On a Tuesday that looked like any other, Maya stared at her calendar and felt that familiar pinch—meetings she didn’t choose, plans she didn’t want, a life that looked impressive on paper but felt oddly hollow. She had followed the rules, earned the titles, collected the milestones. And yet there it was again, a quiet ache under the day: Whose life is this?
If that sounds like you, you’re not alone. Many of us inherit an invisible checklist—the life we should want—and wake up one day feeling misaligned. The good news? You don’t need to blow up your life to find alignment. You can begin with small, values‑first choices that gently reroute you toward a life that feels like yours.

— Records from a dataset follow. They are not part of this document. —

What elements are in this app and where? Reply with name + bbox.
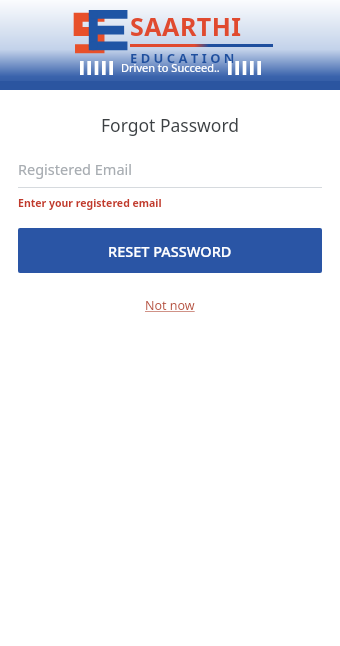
staticText: E D U C A T I O N — [130, 49, 235, 67]
button[interactable]: RESET PASSWORD — [18, 228, 322, 273]
button[interactable]: Registered Email — [18, 159, 322, 188]
staticText: Forgot Password — [101, 113, 240, 137]
staticText: Registered Email — [18, 159, 133, 179]
staticText: Driven to Succeed.. — [121, 60, 220, 75]
staticText: RESET PASSWORD — [108, 241, 232, 261]
staticText: Enter your registered email — [18, 196, 162, 210]
staticText: Not now — [145, 297, 195, 314]
staticText: SAARTHI — [130, 9, 242, 43]
button[interactable]: Not now — [137, 293, 203, 318]
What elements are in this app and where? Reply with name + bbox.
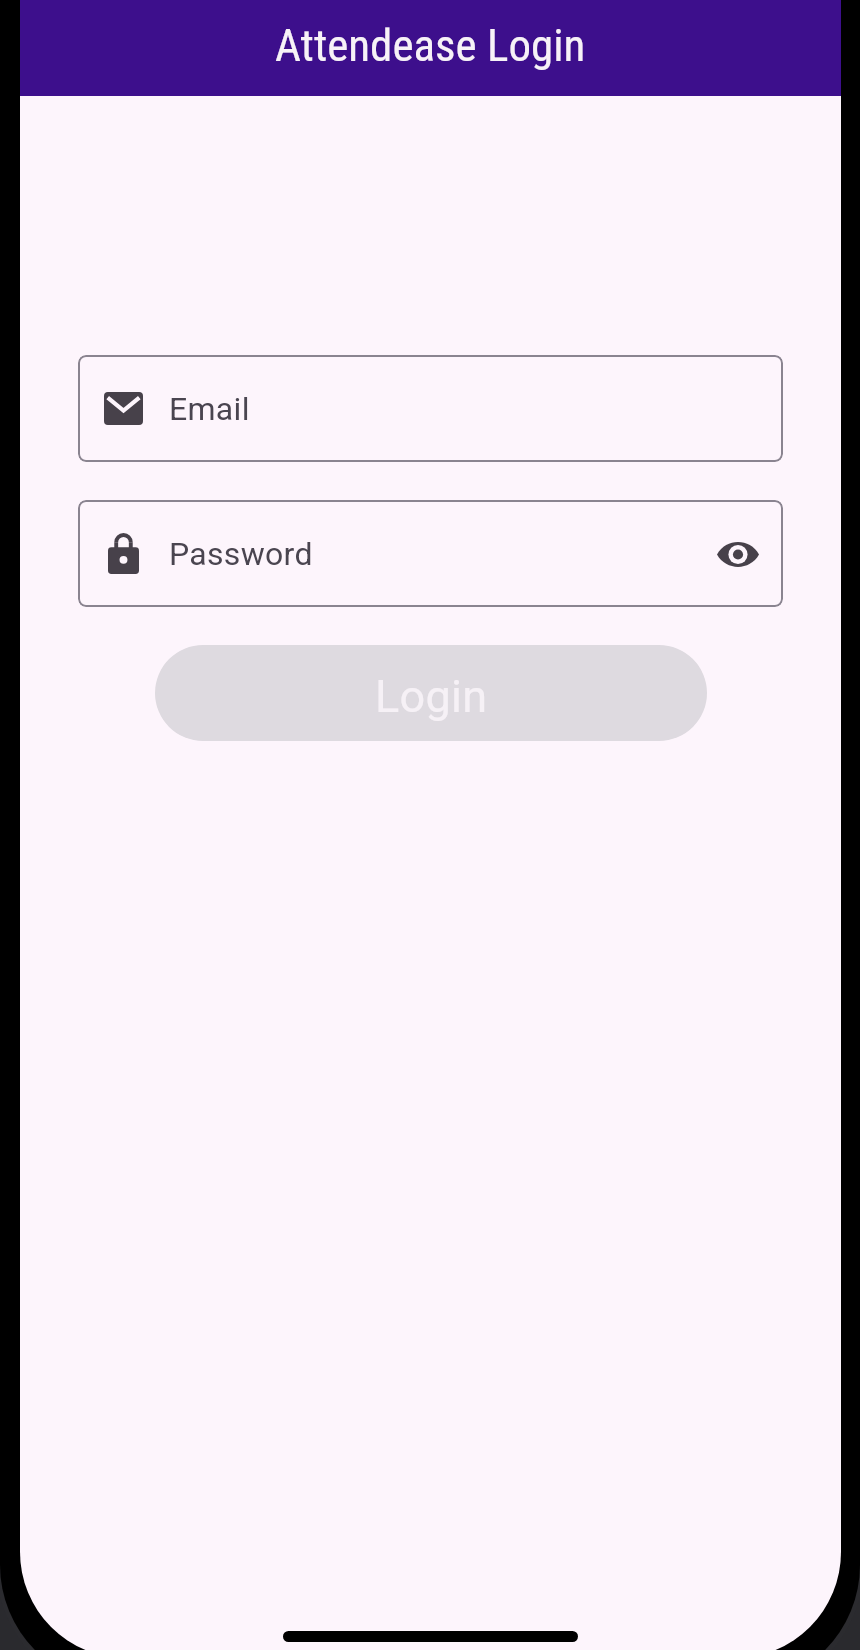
button[interactable]: Password [78,500,783,607]
button[interactable]: Show password [708,524,768,584]
button[interactable]: Email [78,355,783,462]
staticText: Attendease Login [275,19,586,72]
staticText: Password [169,535,313,573]
button[interactable]: Login [155,645,707,741]
staticText: Login [375,670,488,723]
staticText: Email [169,390,250,428]
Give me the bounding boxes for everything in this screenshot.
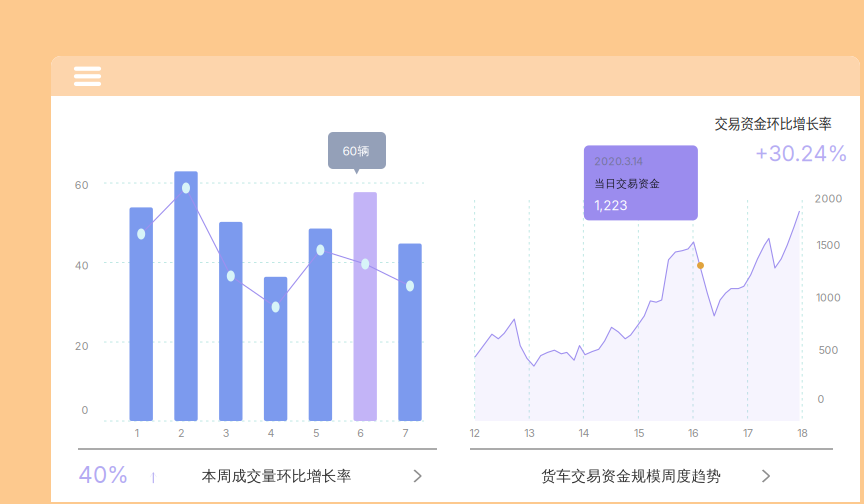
staticText: 20 (75, 340, 89, 352)
staticText: 13 (524, 426, 535, 439)
staticText: 2 (178, 426, 185, 439)
staticText: 1 (135, 426, 139, 439)
staticText: 1000 (816, 291, 841, 304)
staticText: 交易资金环比增长率 (714, 113, 832, 133)
button[interactable]: Menu (66, 59, 109, 94)
staticText: 3 (223, 426, 230, 439)
staticText: 16 (688, 426, 699, 439)
staticText: 14 (578, 426, 589, 439)
staticText: 60辆 (342, 143, 370, 158)
staticText: 货车交易资金规模周度趋势 (541, 467, 721, 485)
staticText: 当日交易资金 (594, 177, 660, 190)
staticText: 7 (402, 426, 408, 439)
staticText: 2000 (814, 192, 842, 205)
staticText: 500 (818, 344, 838, 356)
staticText: 18 (797, 426, 808, 439)
staticText: 6 (357, 426, 364, 439)
staticText: 本周成交量环比增长率 (202, 467, 352, 485)
staticText: 2020.3.14 (594, 155, 643, 168)
button[interactable]: 货车交易资金规模周度趋势 (470, 453, 833, 501)
staticText: 1500 (816, 238, 840, 251)
staticText: 15 (634, 426, 644, 439)
staticText: 4 (268, 426, 275, 439)
staticText: 60 (75, 178, 89, 191)
staticText: 40% (78, 461, 129, 488)
staticText: 0 (818, 392, 824, 405)
staticText: 17 (743, 426, 753, 439)
staticText: 12 (470, 426, 481, 439)
staticText: 1,223 (594, 197, 627, 213)
staticText: 40 (75, 259, 89, 272)
button[interactable]: 40% (78, 453, 437, 501)
staticText: 5 (313, 426, 319, 439)
staticText: 0 (82, 404, 88, 416)
staticText: +30.24% (754, 141, 848, 166)
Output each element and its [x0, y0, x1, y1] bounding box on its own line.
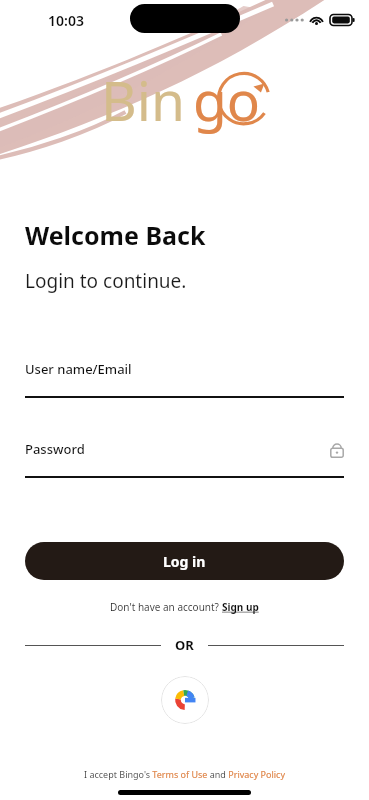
other: Show password — [330, 441, 344, 458]
button[interactable]: Log in — [25, 542, 344, 580]
staticText: Login to continue. — [25, 268, 187, 294]
staticText: OR — [175, 636, 194, 654]
staticText: I accept Bingo's Terms of Use and Privac… — [84, 768, 286, 780]
staticText: go — [193, 62, 261, 137]
button[interactable]: Sign in with Google — [161, 676, 209, 724]
staticText: Welcome Back — [25, 218, 206, 252]
button[interactable]: I accept Bingo's Terms of Use and Privac… — [25, 768, 344, 780]
button[interactable]: User name/Email — [25, 360, 344, 398]
button[interactable]: Don't have an account? — [110, 600, 259, 614]
staticText: Bin — [101, 62, 185, 137]
button[interactable]: Password — [25, 440, 344, 478]
staticText: User name/Email — [25, 360, 132, 378]
staticText: Password — [25, 440, 330, 458]
staticText: Don't have an account? — [110, 600, 222, 614]
staticText: 10:03 — [48, 11, 84, 30]
staticText: Sign up — [222, 600, 259, 614]
staticText: Log in — [163, 552, 206, 571]
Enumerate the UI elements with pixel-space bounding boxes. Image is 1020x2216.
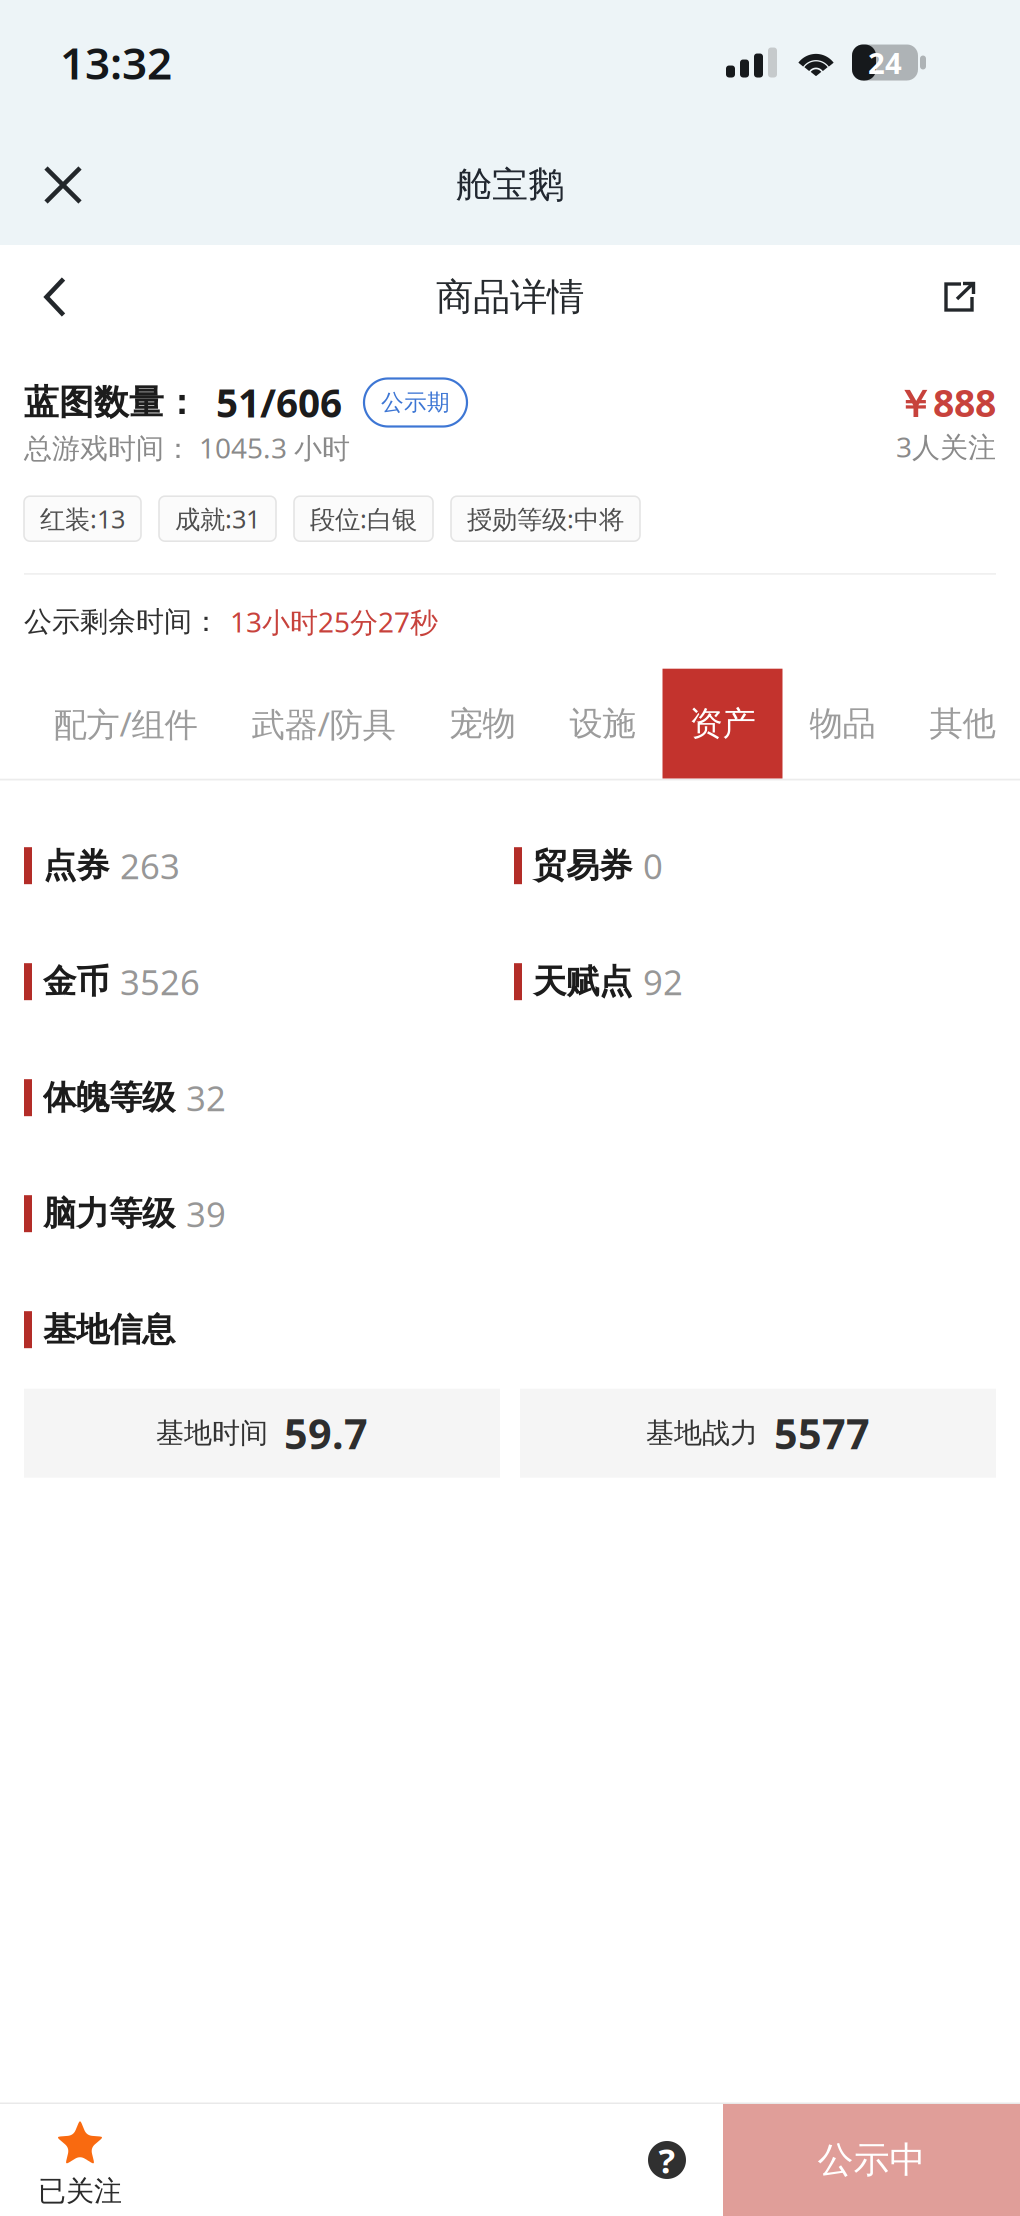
button[interactable]: Help	[611, 2104, 723, 2216]
staticText: ￥888	[896, 378, 996, 427]
staticText: 贸易券	[533, 845, 632, 886]
staticText: 授勋等级:中将	[467, 502, 624, 536]
staticText: 基地信息	[43, 1309, 175, 1350]
staticText: 51/606	[216, 377, 342, 428]
staticText: 0	[643, 843, 663, 889]
staticText: 红装:13	[40, 502, 125, 536]
staticText: 3526	[120, 959, 200, 1005]
staticText: 金币	[43, 961, 109, 1002]
button[interactable]: 宠物	[422, 669, 542, 779]
button[interactable]: 成就:31	[159, 496, 276, 541]
staticText: 已关注	[38, 2174, 122, 2208]
staticText: 天赋点	[533, 961, 632, 1002]
button[interactable]: Back	[19, 254, 91, 340]
staticText: 舱宝鹅	[456, 163, 564, 207]
staticText: 公示剩余时间：	[24, 604, 220, 639]
button[interactable]: 段位:白银	[294, 496, 433, 541]
staticText: 武器/防具	[252, 702, 396, 746]
button[interactable]: 授勋等级:中将	[451, 496, 640, 541]
staticText: 3人关注	[896, 428, 996, 465]
button[interactable]: 公示中	[723, 2104, 1020, 2216]
staticText: 13小时25分27秒	[230, 603, 438, 640]
staticText: 段位:白银	[310, 502, 417, 536]
button[interactable]: 资产	[662, 669, 782, 779]
staticText: 基地时间	[156, 1416, 268, 1450]
staticText: 其他	[930, 703, 996, 744]
staticText: 59.7	[284, 1406, 368, 1461]
staticText: 资产	[690, 703, 756, 744]
button[interactable]: 设施	[542, 669, 662, 779]
button[interactable]: 武器/防具	[224, 669, 422, 779]
button[interactable]: 已关注	[0, 2104, 160, 2216]
button[interactable]: Close	[21, 143, 105, 227]
staticText: 24	[868, 43, 902, 82]
staticText: 成就:31	[175, 502, 260, 536]
button[interactable]: 其他	[902, 669, 1020, 779]
staticText: 92	[643, 959, 683, 1005]
staticText: 配方/组件	[54, 702, 198, 746]
staticText: 39	[186, 1191, 226, 1237]
staticText: 体魄等级	[43, 1077, 175, 1118]
staticText: 公示中	[818, 2138, 926, 2182]
button[interactable]: Share	[924, 254, 996, 340]
staticText: 蓝图数量：	[24, 381, 199, 424]
button[interactable]: 物品	[782, 669, 902, 779]
staticText: 点券	[43, 845, 109, 886]
staticText: 设施	[570, 703, 636, 744]
staticText: 263	[120, 843, 180, 889]
staticText: 13:32	[60, 33, 172, 92]
staticText: 商品详情	[436, 274, 584, 320]
staticText: 公示期	[381, 389, 450, 416]
button[interactable]: 红装:13	[24, 496, 141, 541]
staticText: 32	[186, 1075, 226, 1121]
staticText: ?	[658, 2137, 676, 2183]
staticText: 基地战力	[646, 1416, 758, 1450]
staticText: 物品	[810, 703, 876, 744]
button[interactable]: 配方/组件	[26, 669, 224, 779]
staticText: 5577	[774, 1406, 870, 1461]
staticText: 脑力等级	[43, 1193, 175, 1234]
staticText: 宠物	[450, 703, 516, 744]
staticText: 总游戏时间： 1045.3 小时	[24, 429, 350, 466]
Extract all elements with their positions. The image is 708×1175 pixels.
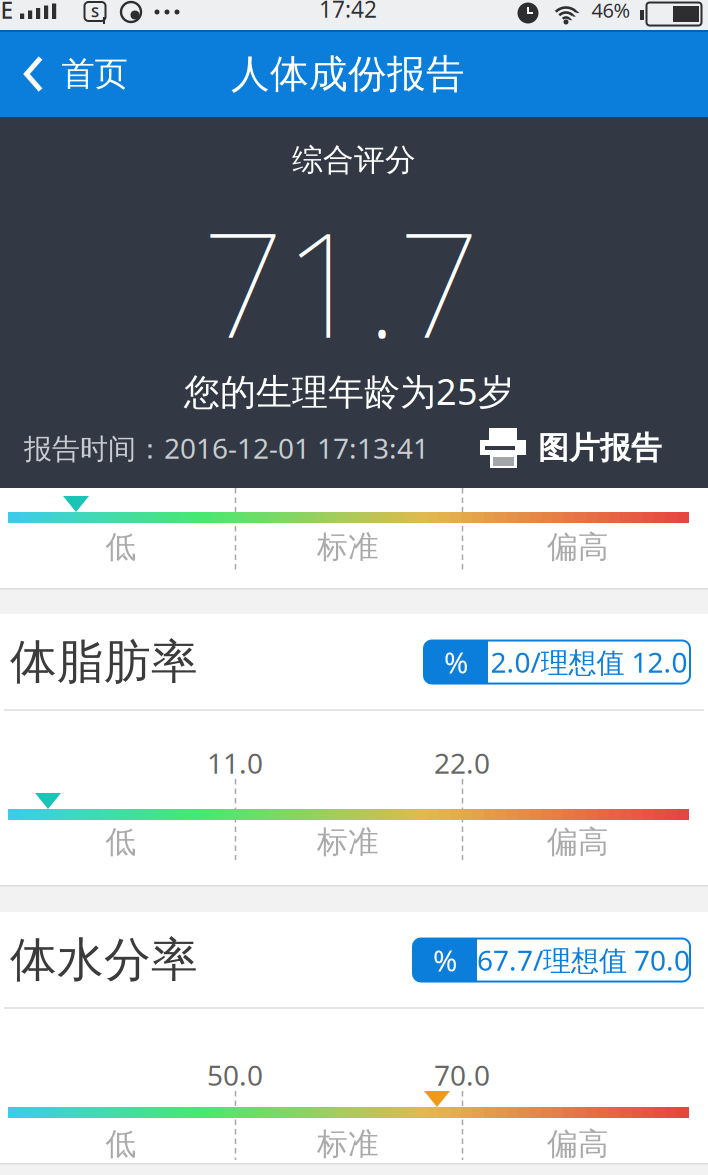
staticText: % <box>433 940 457 980</box>
staticText: 50.0 <box>207 1056 263 1094</box>
staticText: 低 <box>106 823 136 861</box>
staticText: 70.0 <box>434 1056 490 1094</box>
staticText: E <box>0 0 14 25</box>
staticText: 偏高 <box>547 823 609 861</box>
staticText: 标准 <box>317 823 379 861</box>
staticText: 综合评分 <box>292 141 416 179</box>
staticText: 46% <box>592 0 630 23</box>
staticText: 67.7/理想值 70.0 <box>477 941 690 979</box>
staticText: % <box>444 642 468 682</box>
staticText: 偏高 <box>547 1125 609 1163</box>
staticText: 11.0 <box>207 744 263 782</box>
staticText: S <box>91 2 99 21</box>
staticText: 71.7 <box>202 186 480 378</box>
staticText: 低 <box>106 1125 136 1163</box>
staticText: 标准 <box>317 1125 379 1163</box>
staticText: 体水分率 <box>10 931 198 989</box>
staticText: 标准 <box>317 528 379 566</box>
staticText: 您的生理年龄为25岁 <box>184 367 514 415</box>
staticText: 图片报告 <box>538 429 662 467</box>
button[interactable]: 首页 <box>24 44 160 104</box>
staticText: 低 <box>106 528 136 566</box>
staticText: 体脂肪率 <box>10 633 198 691</box>
staticText: 首页 <box>62 54 128 94</box>
staticText: 22.0 <box>434 744 490 782</box>
staticText: 17:42 <box>319 0 377 24</box>
staticText: 人体成份报告 <box>231 50 465 98</box>
button[interactable]: 图片报告 <box>480 428 662 468</box>
staticText: 2.0/理想值 12.0 <box>490 643 688 681</box>
staticText: 偏高 <box>547 528 609 566</box>
staticText: 报告时间：2016-12-01 17:13:41 <box>24 429 429 467</box>
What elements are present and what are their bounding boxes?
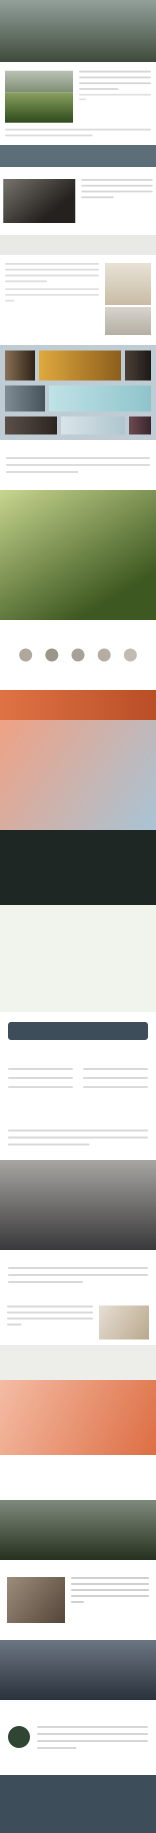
button[interactable]: Category [72,648,84,662]
button[interactable]: Category [19,648,32,662]
button[interactable]: Category [98,648,111,662]
button[interactable]: Category [124,648,137,662]
button[interactable]: Category [45,648,58,662]
button[interactable] [0,1022,156,1040]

At Paper & Wax, we believe journaling isn’t performance—it’s a conversation with yourself. What hurts, what helps, what’s beautiful, what’s becoming. The steps below keep that spirit: warm, practical, and grounded in research.
1) Name What Matters (Before You Change Anything)
Why this matters: When your choices drift from your values, days feel heavy—even when they look “successful.” Clarity is the antidote. According to Self‑Determination Theory, people thrive when their lives support autonomy, competence, and relatedness—the sense that you’re choosing freely, growing in skill, and connected to others.
Try This in Your Journal Now (7 minutes):
- List five peak moments from the last year—times you felt alive, grounded, or proud.
- Underline the value present in each (e.g., curiosity, service, craftsmanship, rest, learning).
- Circle your top three values. These are your compass points for the next four weeks.
Want structured help? Use one of these free tools: the UNM Personal Values Card Sort (PDF) or the University of Wisconsin’s Core Values Exercise (PDF) and fillable worksheet.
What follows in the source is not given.